Visuellement, la chose laisse d’emblée une forte impression. Du début à la fin, l’action se déroule sur un seul et même plan, à l’avant-scène, au centre d’une imposante construction ovale qu’on peut très bien associer à l’œil divin dont personne ne semble réussir à se cacher. L’arrière de la scène est réservé au domaine de l’imaginaire, à celui d’Athanaël principalement, et ce qui s’y déroule en demi-teintes symbolise efficacement les songes qui viennent tourmenter le jeune moine cénobite. En revanche, cette utilisation spécifique d’un espace scénique relativement étendu aura son effet pervers à quelques occasions. Malheureusement, le ballet du deuxième acte sera réduit au strict minimum et fera bien piètre figure (mais Massenet lui-même aurait-il souhaité qu’on y accorde plus d’importance ?), et il faut reconnaître que la majorité des scènes de groupe se déroulant au palais de Nicias paraissent plutôt encombrées.
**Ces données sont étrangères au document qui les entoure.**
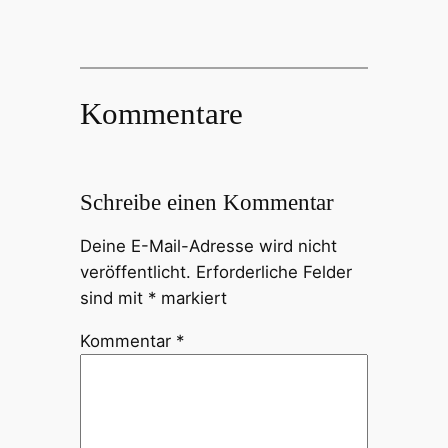
Kommentare
Schreibe einen Kommentar
Deine E-Mail-Adresse wird nicht
veröffentlicht.
Erforderliche Felder
sind mit
*
markiert
Kommentar
*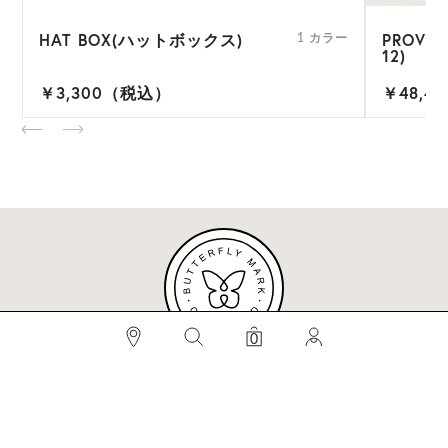
HAT BOX(ハットボックス)
PROVE
ー
1 カラー
12)
￥3,300（税込）
￥48,4
検索
0
#BEST SELLERS
#ビベット
#キャップ
#ビアンカ
#プロヴァンス
メールマガジンへのご登録はこちらから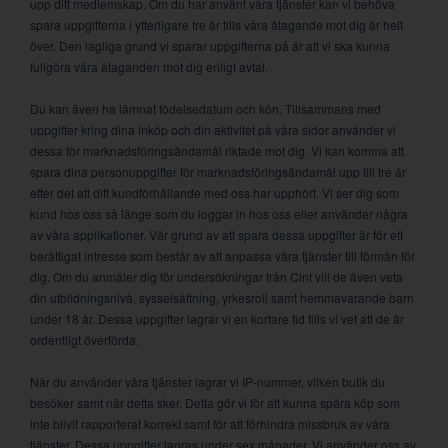
upp ditt medlemskap. Om du har använt våra tjänster kan vi behöva
spara uppgifterna i ytterligare tre år tills våra åtagande mot dig är helt
över. Den lagliga grund vi sparar uppgifterna på är att vi ska kunna
fullgöra våra åtaganden mot dig enligt avtal.
Du kan även ha lämnat födelsedatum och kön. Tillsammans med
uppgifter kring dina inköp och din aktivitet på våra sidor använder vi
dessa för marknadsföringsändamål riktade mot dig. Vi kan komma att
spara dina personuppgifter för marknadsföringsändamål upp till tre år
efter det att ditt kundförhållande med oss har upphört. Vi ser dig som
kund hos oss så länge som du loggar in hos oss eller använder några
av våra applikationer. Vår grund av att spara dessa uppgifter är för ett
berättigat intresse som består av att anpassa våra tjänster till förmån för
dig. Om du anmäler dig för undersökningar från Cint vill de även veta
din utbildningsnivå, sysselsättning, yrkesroll samt hemmavarande barn
under 18 år. Dessa uppgifter lagrar vi en kortare tid tills vi vet att de är
ordentligt överförda.
När du använder våra tjänster lagrar vi IP-nummer, vilken butik du
besöker samt när detta sker. Detta gör vi för att kunna spåra köp som
inte blivit rapporterat korrekt samt för att förhindra missbruk av våra
tjänster. Dessa uppgifter lagras under sex månader. Vi använder oss av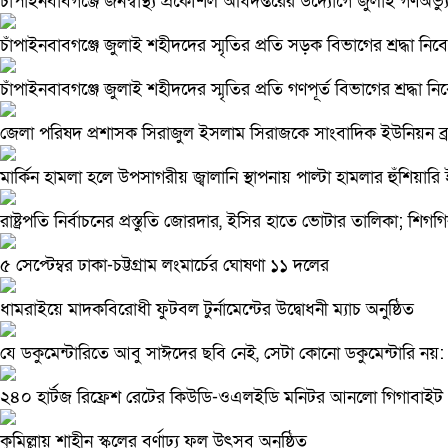
চাঁপাইনবাবগঞ্জে জনস্বাস্থ্য প্রকৌশল অধিদপ্তরের উদ্যোগে জুলাই গণঅভ্য
চাঁপাইনবাবগঞ্জে জুলাই শহীদদের স্মৃতির প্রতি সড়ক বিভাগের শ্রদ্ধা নিব
চাঁপাইনবাবগঞ্জে জুলাই শহীদদের স্মৃতির প্রতি গণপূর্ত বিভাগের শ্রদ্ধা ন
জেলা পরিষদ প্রশাসক সিরাজুল ইসলাম সিরাজকে সাংবাদিক ইউনিয়ন ব্রাহ
মার্কিন হামলা হলে উপসাগরীয় জ্বালানি স্থাপনায় পাল্টা হামলার হুঁশিয়ারি
রাষ্ট্রপতি নির্বাচনের প্রস্তুতি জোরদার, ইসির হাতে ভোটার তালিকা; শি
৫ সেপ্টেম্বর ঢাকা-চট্টগ্রাম লংমার্চের ঘোষণা ১১ দলের
ধামরাইয়ে মাদকবিরোধী ফুটবল টুর্নামেন্টের উদ্বোধনী ম্যাচ অনুষ্ঠিত
যে ডকুমেন্টারিতে আবু সাঈদের ছবি নেই, সেটা কোনো ডকুমেন্টারি নয়: ভারপ
২৪০ হার্টজ রিফ্রেশ রেটের কিউডি-ওএলইডি মনিটর আনলো গিগাবাইট
কুমিল্লায় শাহীন স্কুলের বর্ণাঢ্য ফল উৎসব অনুষ্ঠিত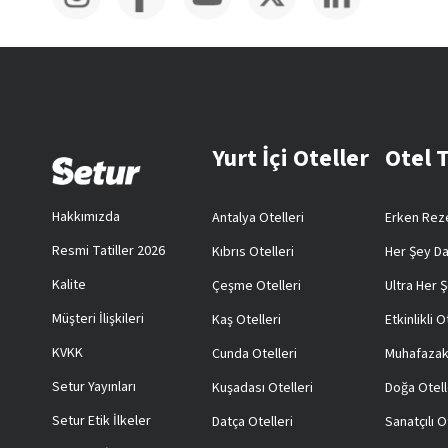
Yurt İçi Oteller
Otel 
Hakkımızda
Antalya Otelleri
Erken Reze
Resmi Tatiller 2026
Kıbrıs Otelleri
Her Şey Da
Kalite
Çeşme Otelleri
Ultra Her Ş
Müşteri İlişkileri
Kaş Otelleri
Etkinlikli O
KVKK
Cunda Otelleri
Muhafazak
Setur Yayınları
Kuşadası Otelleri
Doğa Otell
Setur Etik İlkeler
Datça Otelleri
Sanatçılı O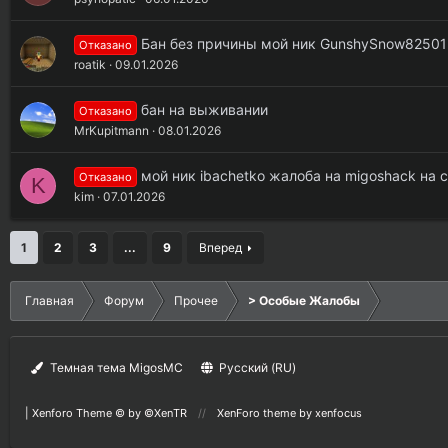
Бан без причины мой ник GunshySnow82501
Отказано
roatik
09.01.2026
бан на выживании
Отказано
MrKupitmann
08.01.2026
мой ник ibachetko жалоба на migoshack на
Отказано
K
kim
07.01.2026
1
2
3
...
9
Вперед
Главная
Форум
Прочее
> Особые Жалобы
Темная тема MigosMC
Русский (RU)
|
Xenforo Theme
© by ©XenTR
XenForo theme
by xenfocus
Symbolisme aussi crédible, mais sûrement plus discutable, pour la conception dudit palais et des appartements de la belle courtisane. En effet, l’envie d’opulence, de grandiloquence même, peut paraître quasiment irrésistible en ce qui concerne ces lieux, mais André Barbe prend ici un tout autre chemin, insistant sur la vanité du matériel, tant dans les décors que dans les costumes. Bien que celui de Thaïs soit fort réussi, ceux de Nicias et de son entourage sont réalisés dans des couleurs criardes et brutales, et les accessoires en usage, représentant surtout des miroirs dans lesquels chacun peut se contempler à sa guise, font spécialement kitsch. Fausseté des choses donc, fausseté du luxe, fausseté du plaisir, laideur du plaisir terrestre même (malgré une musique si admirablement chatoyante !) : c’est précisément là, le premier acte terminé et après le Dis-moi que je suis belle, qu’on plonge profondément au cœur du drame de cette malheureuse courtisane et de ce moine solitaire, au cœur de leurs désirs et de leur solitude extrême, et on en ressort après une grande soirée de théâtre et de chant.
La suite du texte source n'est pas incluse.